Yang lebih mencemaskan adalah ketika AI digunakan untuk menulis dalam genre sastra dan akademik. Sudah ada contoh novel dan cerpen yang ditulis sebagian atau seluruhnya oleh AI dan memenangkan penghargaan. Di dunia akademik, jurnal-jurnal juga mulai dibanjiri tulisan-tulisan hasil “kolaborasi” dengan AI.

Otentisitas dan Otoritas: Pertanyaan Etis dan Estetis

Dengan fenomena ini, muncul dua pertanyaan besar:
Pertama, apakah teks yang dihasilkan AI memiliki nilai otentik?
Kedua, siapa yang bertanggung jawab atas makna dari teks tersebut?
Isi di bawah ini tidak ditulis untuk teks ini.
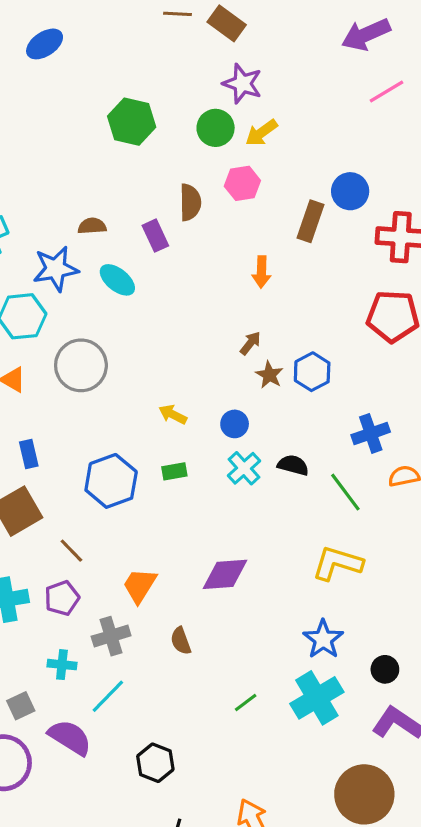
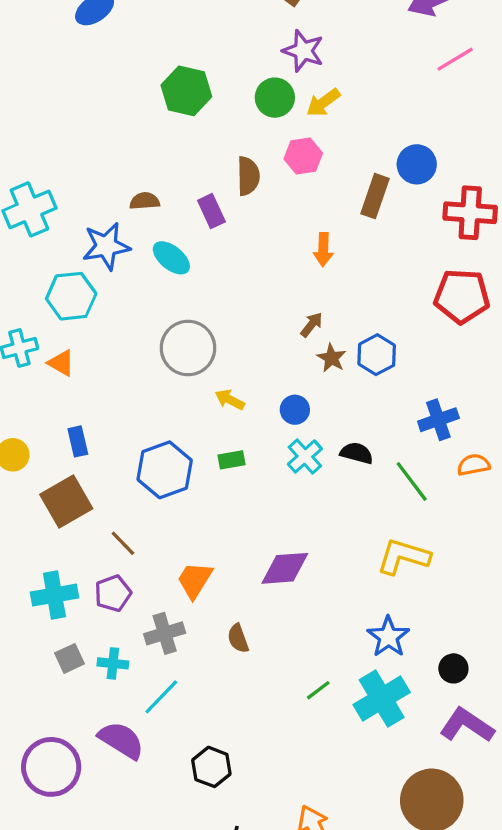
gray circle: (81, 365) -> (188, 348), moved
green line: (246, 703) -> (318, 690), moved
gray square: (21, 706) -> (70, 658), moved

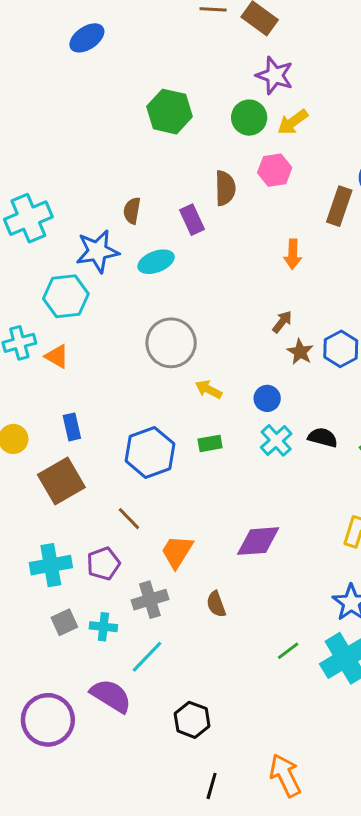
brown semicircle: (145, 201) -> (132, 211), turned -76
cyan ellipse: (171, 258) -> (156, 262), turned -60
brown line: (123, 543) -> (129, 519), moved

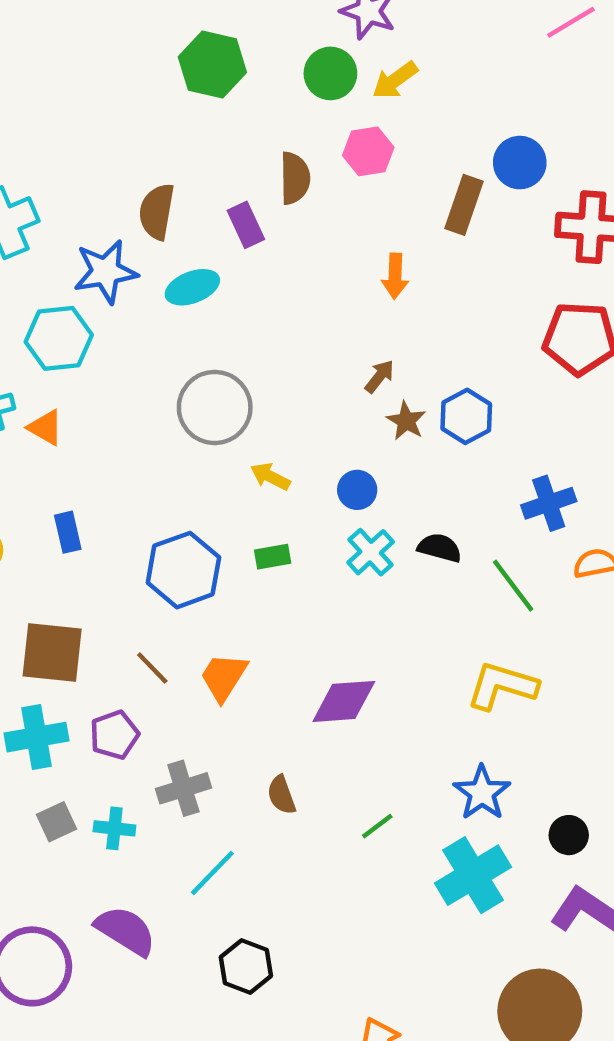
brown semicircle: (132, 211) -> (157, 212), size x1.4
brown square: (61, 481) -> (52, 652), moved, turned 36
orange trapezoid: (177, 552) -> (224, 677), moved
green line: (288, 651) -> (377, 826), moved
cyan line: (147, 657) -> (212, 873), moved

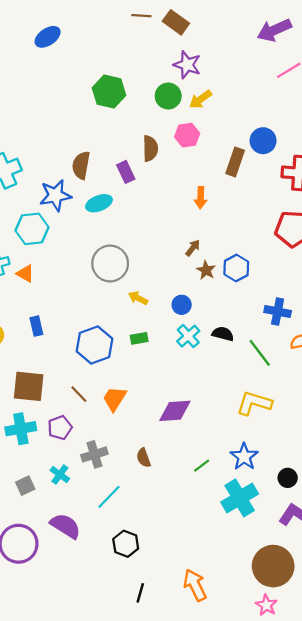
blue cross: (549, 503) -> (278, 312), turned 30
gray square: (57, 822) -> (25, 486), moved
green line: (377, 826) -> (202, 466), moved
cyan cross: (114, 828) -> (60, 475), turned 30

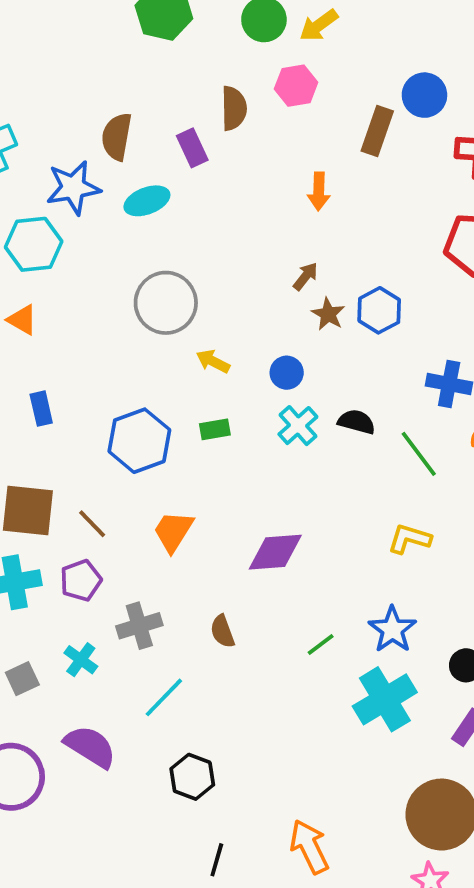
brown line: (79, 394) -> (92, 524), moved
yellow L-shape: (254, 403) -> (409, 539), size x0.7

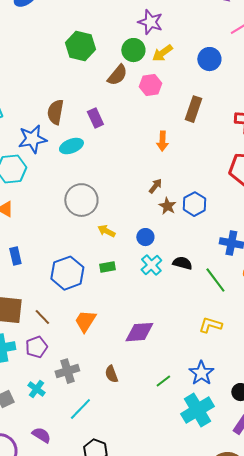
blue circle: (424, 95) -> (209, 59), moved
brown semicircle: (234, 108) -> (117, 75), moved, turned 40
purple semicircle: (90, 747) -> (41, 435), size x0.7

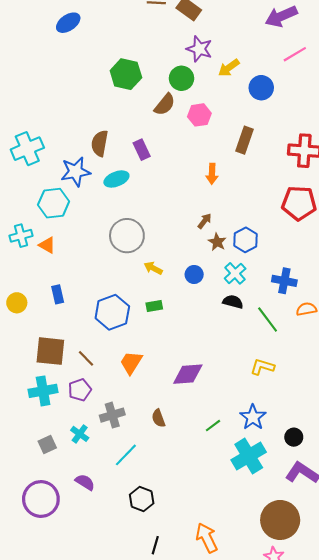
yellow arrow: (162, 53) -> (229, 68), moved
cyan cross: (151, 265) -> (235, 273), moved

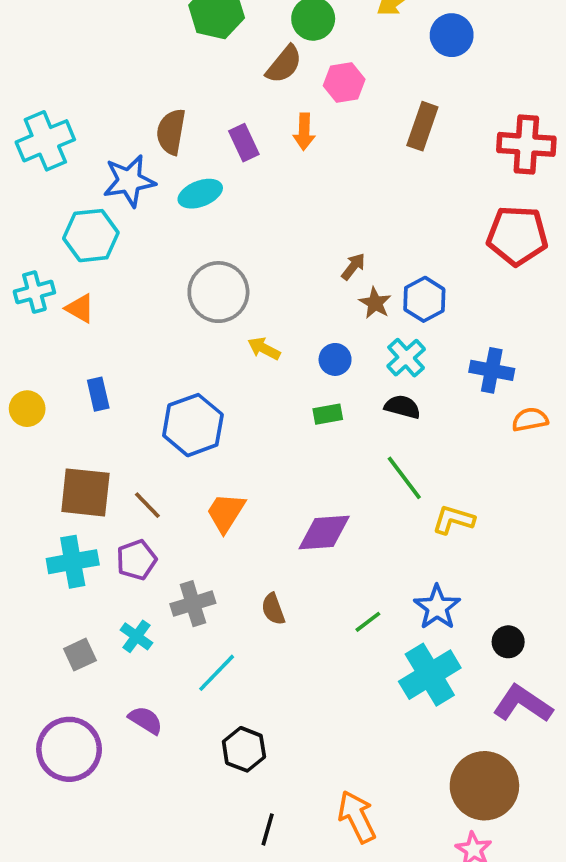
orange arrow: (212, 174) -> (304, 132), moved
green rectangle: (154, 306) -> (328, 414), moved
green line: (268, 320) -> (404, 478), moved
Dalam filsafat estetika, karya seni selalu terkait dengan intensi dan pengalaman penciptanya. Tetapi AI tidak memiliki intensi. Maka, apakah karya AI adalah “seni”? Atau hanya simulasi seni?

Secara etis, persoalan menjadi lebih pelik. Dalam dunia penerbitan akademik, misalnya, siapa yang layak dianggap penulis? Apakah seseorang yang hanya memasukkan prompt lalu mengedit hasil keluaran AI bisa dianggap penulis ilmiah?
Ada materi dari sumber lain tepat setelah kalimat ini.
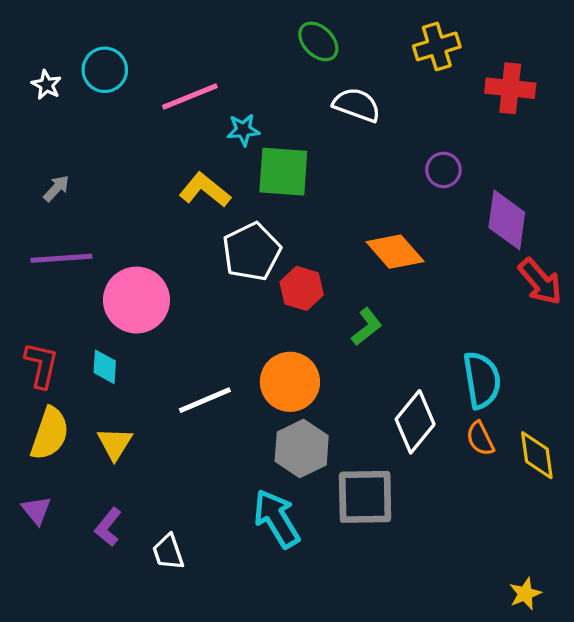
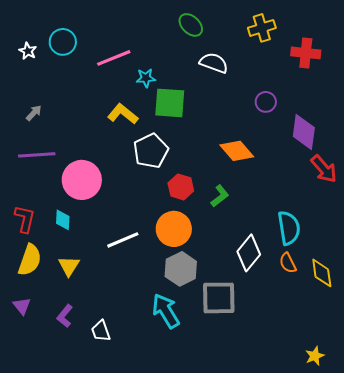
red hexagon: (302, 288) -> (181, 187), moved

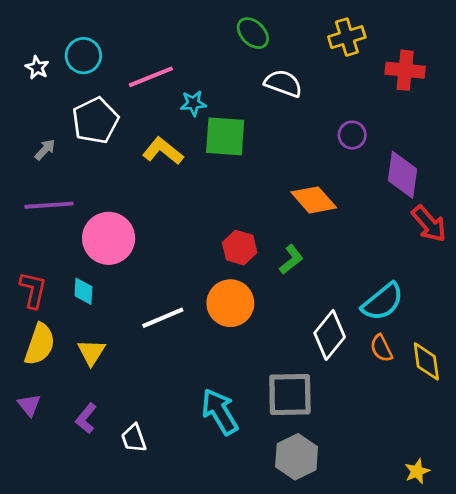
white pentagon: (151, 151) -> (95, 120), moved
cyan semicircle: (289, 228) -> (383, 302), turned 60
gray hexagon: (181, 269) -> (297, 457), moved

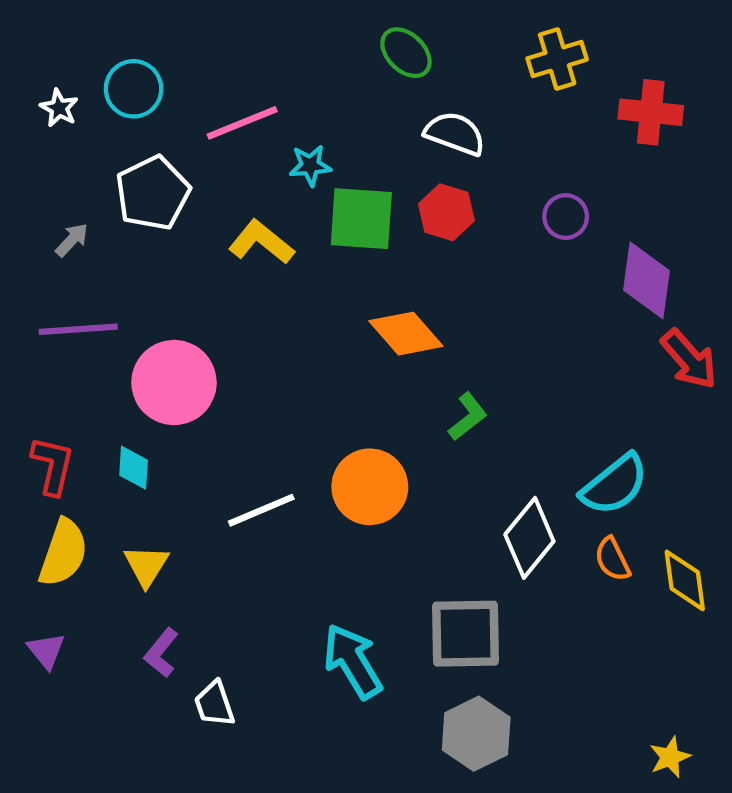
orange diamond: (314, 200) -> (406, 334), moved
red hexagon: (240, 248) -> (446, 212), moved
purple L-shape: (86, 418) -> (161, 653), moved

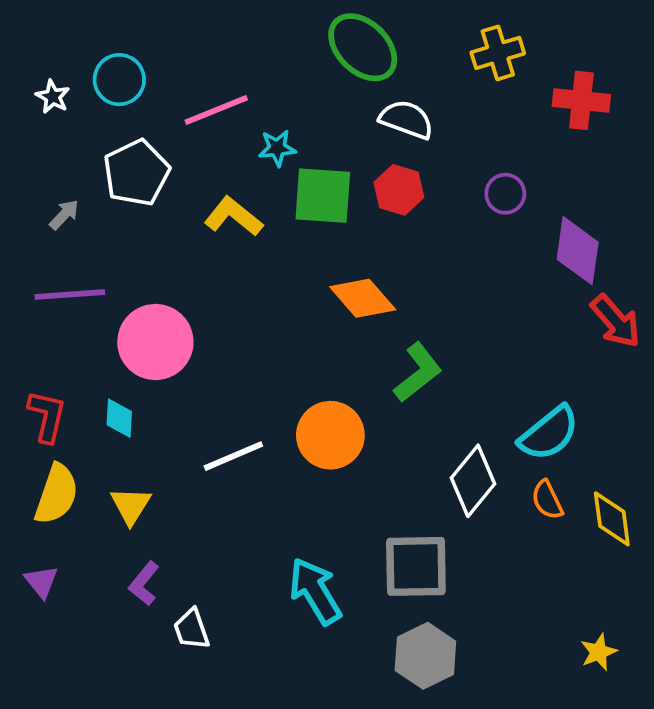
green ellipse: (406, 53) -> (363, 47), size x1.5
green L-shape: (468, 417) -> (418, 372), size x1.4
yellow star: (670, 757) -> (599, 652), moved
Di dunia sastra, persoalan ini menyentuh jantung persoalan ekspresi manusia. Sastra selalu dianggap sebagai bentuk penghayatan dan perjuangan makna. Apakah mungkin “perjuangan” itu direplikasi oleh mesin?

Menuju Ekologi Kepenulisan Baru: Kolaborasi atau Dominasi?

Meskipun tampak distopia, AI tidak harus dipandang sebagai ancaman mutlak. Sebagian penulis dan akademisi melihatnya sebagai mitra kreatif. Dalam praktiknya, AI bisa membantu riset, menyusun struktur narasi, bahkan mengatasi writer’s block. Di sinilah muncul ekologi kepenulisan baru: manusia sebagai pemantik, AI sebagai generator, manusia kembali sebagai penyunting dan penentu makna akhir.

Namun, agar posisi penulis tidak terhapus dalam struktur produksi budaya baru ini, perlu ada kesadaran kritis. Penulis harus memahami cara kerja AI, bias algoritmik, serta batas-batas etis penggunaannya. Literasi digital harus menjadi bagian dari kompetensi kepenulisan masa kini.

Bukan Kematian, Tapi Transfigurasi Penulis

Era penulis memang sedang mengalami transformasi radikal. Bukan karena manusia tak lagi bisa menulis, tetapi karena cara menulis dan cara produksi teks telah berubah secara struktural. Penulis tidak lagi berdiri sendiri, melainkan berjejaring dengan mesin, algoritma, dan sistem platform.

Dalam dunia yang serba otomatis ini, peran penulis mungkin bukan lagi sebagai pencipta tunggal, tapi sebagai penjaga makna, kurator nilai, dan pemikir yang mempertanyakan arah kebudayaan. Bukan kematian penulis yang kita saksikan, tetapi transformasinya ke bentuk yang lebih kompleks.

Sumber:

Barthes, R. (1977). Image, Music, Text. Translated by Stephen Heath. London: Fontana Press.

Braidotti, R. (2013). The Posthuman. Cambridge: Polity Press.